Part 77~ Hasutan Clara ( 1 )
Part 77~ Hasutan Clara ( 1 )
Clara mencoba mendekati Ira, tante Egi agar bisa semakin dekat dengan Egi. Sudah beberapa Minggu ini Egi tinggal di rumah Ira dan Musba karena kondisinya belum pulih. Musba sudah keluar dari rumah sakit. Ancaman untuk membongkar identitas Egi pada Ira hanya gertakan saja. Musba tak pernah merealisasikannya.
Pagi ini Clara datang kembali ke rumah Egi. Ira menyambut kedatangannya.

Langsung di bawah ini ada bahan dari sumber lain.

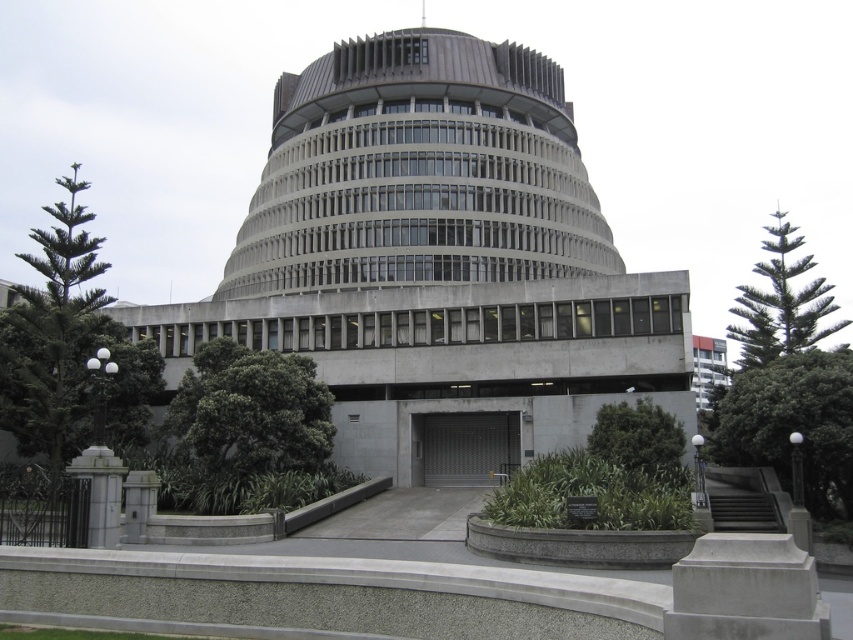 Question: Which of these objects is positioned closest to the green textured pine tree at upper right?

Choices:
 (A) green leafy tree at right
 (B) green leafy bush at center
 (C) green leafy tree at center

Answer: (A)

Question: Which object is farther from the camera taking this photo?

Choices:
 (A) green textured pine tree at upper right
 (B) green leafy bush at center
 (C) green leafy tree at right

Answer: (A)

Question: Is green leafy tree at right to the right of green leafy tree at center from the viewer's perspective?

Choices:
 (A) yes
 (B) no

Answer: (A)

Question: Which point appears farthest from the camera in this image?

Choices:
 (A) click(x=740, y=436)
 (B) click(x=631, y=438)

Answer: (B)

Question: Does green leafy tree at left have a greater width compared to green textured pine tree at upper right?

Choices:
 (A) no
 (B) yes

Answer: (B)

Question: Can you confirm if green leafy tree at left is positioned to the right of green leafy tree at center?

Choices:
 (A) no
 (B) yes

Answer: (A) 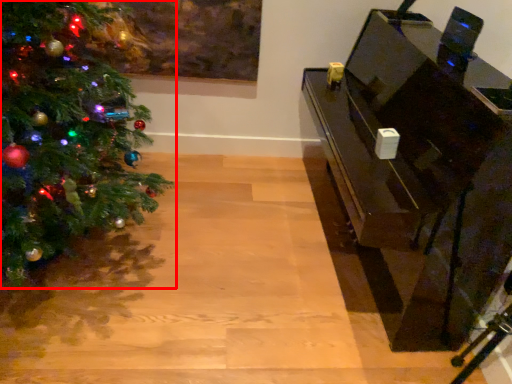 Question: From the image's perspective, where is christmas tree (annotated by the red box) located in relation to furniture in the image?

Choices:
 (A) below
 (B) above

Answer: (B) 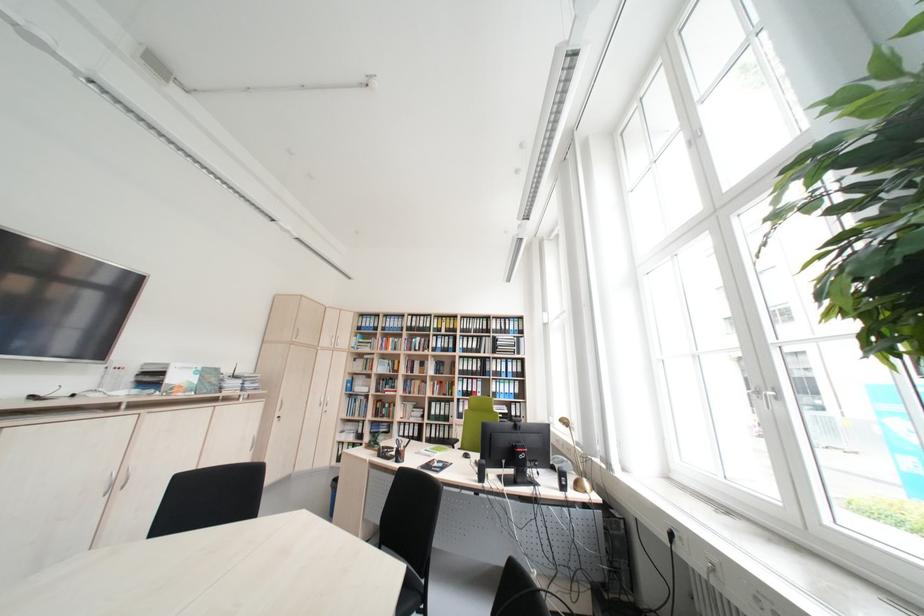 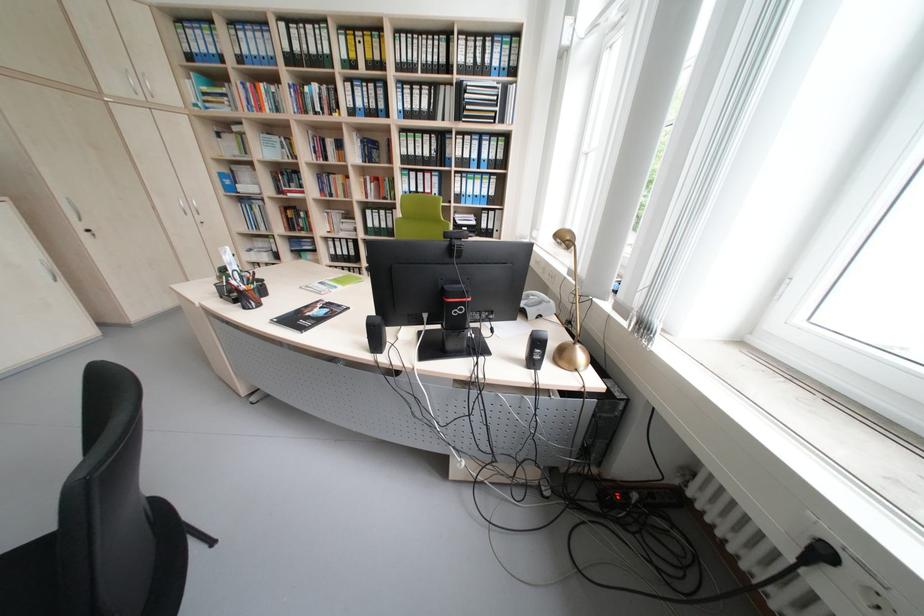 Find the pixel in the second image that matches pixel 394 407 in the first image.

(309, 217) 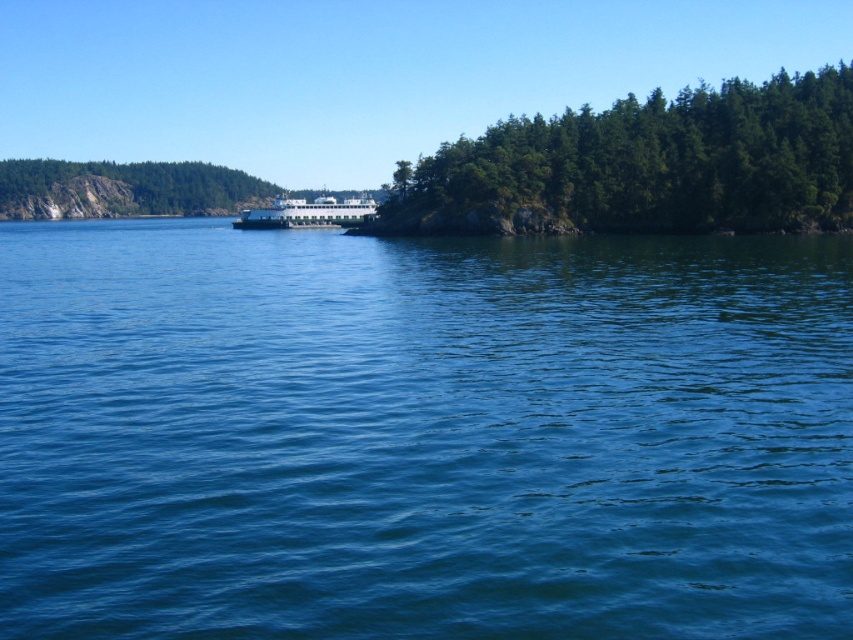 You are a tour guide on a ferry and want to inform passengers about the nearest rock formation. Given the distance between the green matte rock at left and the white glossy ferry at center, can passengers see the rock formation from the ferry deck?

The distance between the green matte rock at left and the white glossy ferry at center is 54.56 meters. Since the ferry deck provides an unobstructed view, passengers can clearly see the green matte rock at left from the ferry deck.

You are standing on the ferry boat docked near the island and want to look at the blue water at center and the green leafy trees at right. Which one would you see first if you turn your head to the left?

The blue water at center is to the left of the green leafy trees at right, so you would see the blue water at center first when turning your head to the left.

You are standing on the ferry boat docked near the island and want to look at the blue water at center and the green matte rock at left. Which object is positioned to the right of the other?

The blue water at center is to the right of the green matte rock at left. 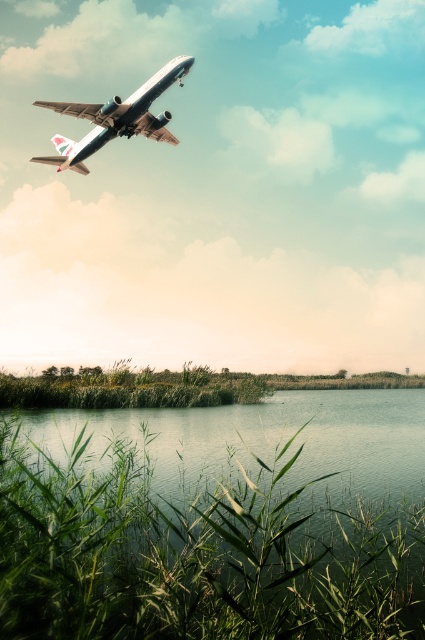 You are a bird flying at the same altitude as the metallic silver airplane at upper left. Can you see the green leafy reeds at lower center below you?

The green leafy reeds at lower center is not as tall as the metallic silver airplane at upper left, so yes, the bird can see the green leafy reeds at lower center below since it is flying higher than them. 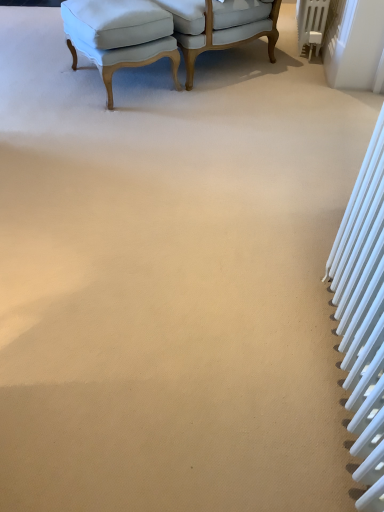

"Clara apa kabar?" Sapa Ira ramah.
"Baik tante. Tante dan om bagaimana?" Tanya Clara basa-basi melirik ke arah Musba. Clara sangat membenci Musba karena lelaki tua itu yang membuat Egi jadi bengkok.
Ira sangat senang Clara sering berkunjung ke rumah karena selama ini Egi tidak pernah membawa dan mengenalkan teman wanitanya.
Ketika Clara datang dan mengaku sebagai teman dekat Egi, Ira sangat senang. Setidaknya Egi akan mempunyai pendamping dan tak sendiri lagi.
"Egi mana tante? Clara melirik sekitarnya.
"Egi masih di kamar. Badannya kurang fit."
"Dia sudah sarapan tante?"
"Belum. Ini tante mau antar sarapan ke kamar dia."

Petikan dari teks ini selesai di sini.